About this exercise
The entries should each be set down again precisely.

==================================================

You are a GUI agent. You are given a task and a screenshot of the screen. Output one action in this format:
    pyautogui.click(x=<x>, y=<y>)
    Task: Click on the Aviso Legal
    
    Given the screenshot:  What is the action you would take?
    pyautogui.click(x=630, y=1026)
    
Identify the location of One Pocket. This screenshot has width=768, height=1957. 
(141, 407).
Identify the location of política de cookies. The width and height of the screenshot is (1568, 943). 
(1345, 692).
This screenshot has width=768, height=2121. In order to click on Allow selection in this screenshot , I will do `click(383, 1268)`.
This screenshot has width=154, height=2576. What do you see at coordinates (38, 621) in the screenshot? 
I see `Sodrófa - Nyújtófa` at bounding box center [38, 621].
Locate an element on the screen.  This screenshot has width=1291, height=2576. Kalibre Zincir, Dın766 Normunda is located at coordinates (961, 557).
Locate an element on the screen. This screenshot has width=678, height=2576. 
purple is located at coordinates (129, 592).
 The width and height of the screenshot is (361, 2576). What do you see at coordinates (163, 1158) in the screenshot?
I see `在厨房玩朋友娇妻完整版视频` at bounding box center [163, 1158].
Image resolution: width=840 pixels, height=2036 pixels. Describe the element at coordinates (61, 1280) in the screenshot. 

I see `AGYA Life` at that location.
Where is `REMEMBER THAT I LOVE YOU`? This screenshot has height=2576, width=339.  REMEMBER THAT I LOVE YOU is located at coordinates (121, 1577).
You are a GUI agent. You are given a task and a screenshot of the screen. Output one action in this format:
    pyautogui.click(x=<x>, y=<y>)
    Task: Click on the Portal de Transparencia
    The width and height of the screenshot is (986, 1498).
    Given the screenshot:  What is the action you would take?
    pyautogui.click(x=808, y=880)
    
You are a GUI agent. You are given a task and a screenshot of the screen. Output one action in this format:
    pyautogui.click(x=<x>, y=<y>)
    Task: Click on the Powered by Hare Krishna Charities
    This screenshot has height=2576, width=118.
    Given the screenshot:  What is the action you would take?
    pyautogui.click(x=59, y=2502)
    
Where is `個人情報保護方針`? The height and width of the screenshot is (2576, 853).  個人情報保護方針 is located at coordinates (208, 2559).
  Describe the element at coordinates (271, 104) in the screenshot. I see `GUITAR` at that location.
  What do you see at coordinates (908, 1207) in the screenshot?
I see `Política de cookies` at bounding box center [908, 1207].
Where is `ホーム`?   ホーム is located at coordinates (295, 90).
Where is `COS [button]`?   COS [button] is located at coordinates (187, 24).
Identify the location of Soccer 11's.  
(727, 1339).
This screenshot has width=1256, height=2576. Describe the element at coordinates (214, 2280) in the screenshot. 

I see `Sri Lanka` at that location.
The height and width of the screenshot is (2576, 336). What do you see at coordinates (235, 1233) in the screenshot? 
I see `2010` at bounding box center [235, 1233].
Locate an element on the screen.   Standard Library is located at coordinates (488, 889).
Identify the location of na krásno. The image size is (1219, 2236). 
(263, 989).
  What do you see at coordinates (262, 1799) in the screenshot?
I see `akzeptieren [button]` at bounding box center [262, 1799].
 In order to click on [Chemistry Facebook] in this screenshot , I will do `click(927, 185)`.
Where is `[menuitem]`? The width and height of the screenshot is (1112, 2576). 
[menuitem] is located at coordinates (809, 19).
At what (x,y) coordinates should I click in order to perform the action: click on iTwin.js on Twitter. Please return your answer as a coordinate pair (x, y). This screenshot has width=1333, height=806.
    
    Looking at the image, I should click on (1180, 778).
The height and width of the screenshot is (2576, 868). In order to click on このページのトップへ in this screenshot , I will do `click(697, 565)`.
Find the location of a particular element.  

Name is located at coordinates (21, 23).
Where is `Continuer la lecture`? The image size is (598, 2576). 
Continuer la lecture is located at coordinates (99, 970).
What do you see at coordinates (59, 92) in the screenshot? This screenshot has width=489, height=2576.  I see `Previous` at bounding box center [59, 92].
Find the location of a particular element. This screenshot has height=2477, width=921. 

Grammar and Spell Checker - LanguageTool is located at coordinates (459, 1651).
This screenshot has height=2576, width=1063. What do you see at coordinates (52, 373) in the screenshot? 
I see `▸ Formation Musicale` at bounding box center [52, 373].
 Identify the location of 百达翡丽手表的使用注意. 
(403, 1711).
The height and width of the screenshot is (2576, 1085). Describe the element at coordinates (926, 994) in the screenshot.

==================================================

Written answer
You are a GUI agent. You are given a task and a screenshot of the screen. Output one action in this format:
    pyautogui.click(x=<x>, y=<y>)
    Task: Click on the Aviso Legal
    
    Given the screenshot:  What is the action you would take?
    pyautogui.click(x=630, y=1026)
    
Identify the location of One Pocket. This screenshot has width=768, height=1957. 
(141, 407).
Identify the location of política de cookies. The width and height of the screenshot is (1568, 943). 
(1345, 692).
This screenshot has width=768, height=2121. In order to click on Allow selection in this screenshot , I will do `click(383, 1268)`.
This screenshot has width=154, height=2576. What do you see at coordinates (38, 621) in the screenshot? 
I see `Sodrófa - Nyújtófa` at bounding box center [38, 621].
Locate an element on the screen.  This screenshot has width=1291, height=2576. Kalibre Zincir, Dın766 Normunda is located at coordinates (961, 557).
Locate an element on the screen. This screenshot has width=678, height=2576. 
purple is located at coordinates (129, 592).
 The width and height of the screenshot is (361, 2576). What do you see at coordinates (163, 1158) in the screenshot?
I see `在厨房玩朋友娇妻完整版视频` at bounding box center [163, 1158].
Image resolution: width=840 pixels, height=2036 pixels. Describe the element at coordinates (61, 1280) in the screenshot. 

I see `AGYA Life` at that location.
Where is `REMEMBER THAT I LOVE YOU`? This screenshot has height=2576, width=339.  REMEMBER THAT I LOVE YOU is located at coordinates (121, 1577).
You are a GUI agent. You are given a task and a screenshot of the screen. Output one action in this format:
    pyautogui.click(x=<x>, y=<y>)
    Task: Click on the Portal de Transparencia
    The width and height of the screenshot is (986, 1498).
    Given the screenshot:  What is the action you would take?
    pyautogui.click(x=808, y=880)
    
You are a GUI agent. You are given a task and a screenshot of the screen. Output one action in this format:
    pyautogui.click(x=<x>, y=<y>)
    Task: Click on the Powered by Hare Krishna Charities
    This screenshot has height=2576, width=118.
    Given the screenshot:  What is the action you would take?
    pyautogui.click(x=59, y=2502)
    
Where is `個人情報保護方針`? The height and width of the screenshot is (2576, 853).  個人情報保護方針 is located at coordinates (208, 2559).
  Describe the element at coordinates (271, 104) in the screenshot. I see `GUITAR` at that location.
  What do you see at coordinates (908, 1207) in the screenshot?
I see `Política de cookies` at bounding box center [908, 1207].
Where is `ホーム`?   ホーム is located at coordinates (295, 90).
Where is `COS [button]`?   COS [button] is located at coordinates (187, 24).
Identify the location of Soccer 11's.  
(727, 1339).
This screenshot has width=1256, height=2576. Describe the element at coordinates (214, 2280) in the screenshot. 

I see `Sri Lanka` at that location.
The height and width of the screenshot is (2576, 336). What do you see at coordinates (235, 1233) in the screenshot? 
I see `2010` at bounding box center [235, 1233].
Locate an element on the screen.   Standard Library is located at coordinates (488, 889).
Identify the location of na krásno. The image size is (1219, 2236). 
(263, 989).
  What do you see at coordinates (262, 1799) in the screenshot?
I see `akzeptieren [button]` at bounding box center [262, 1799].
 In order to click on [Chemistry Facebook] in this screenshot , I will do `click(927, 185)`.
Where is `[menuitem]`? The width and height of the screenshot is (1112, 2576). 
[menuitem] is located at coordinates (809, 19).
At what (x,y) coordinates should I click in order to perform the action: click on iTwin.js on Twitter. Please return your answer as a coordinate pair (x, y). This screenshot has width=1333, height=806.
    
    Looking at the image, I should click on (1180, 778).
The height and width of the screenshot is (2576, 868). In order to click on このページのトップへ in this screenshot , I will do `click(697, 565)`.
Find the location of a particular element.  

Name is located at coordinates (21, 23).
Where is `Continuer la lecture`? The image size is (598, 2576). 
Continuer la lecture is located at coordinates (99, 970).
What do you see at coordinates (59, 92) in the screenshot? This screenshot has width=489, height=2576.  I see `Previous` at bounding box center [59, 92].
Find the location of a particular element. This screenshot has height=2477, width=921. 

Grammar and Spell Checker - LanguageTool is located at coordinates (459, 1651).
This screenshot has height=2576, width=1063. What do you see at coordinates (52, 373) in the screenshot? 
I see `▸ Formation Musicale` at bounding box center [52, 373].
 Identify the location of 百达翡丽手表的使用注意. 
(403, 1711).
The height and width of the screenshot is (2576, 1085). Describe the element at coordinates (926, 994) in the screenshot.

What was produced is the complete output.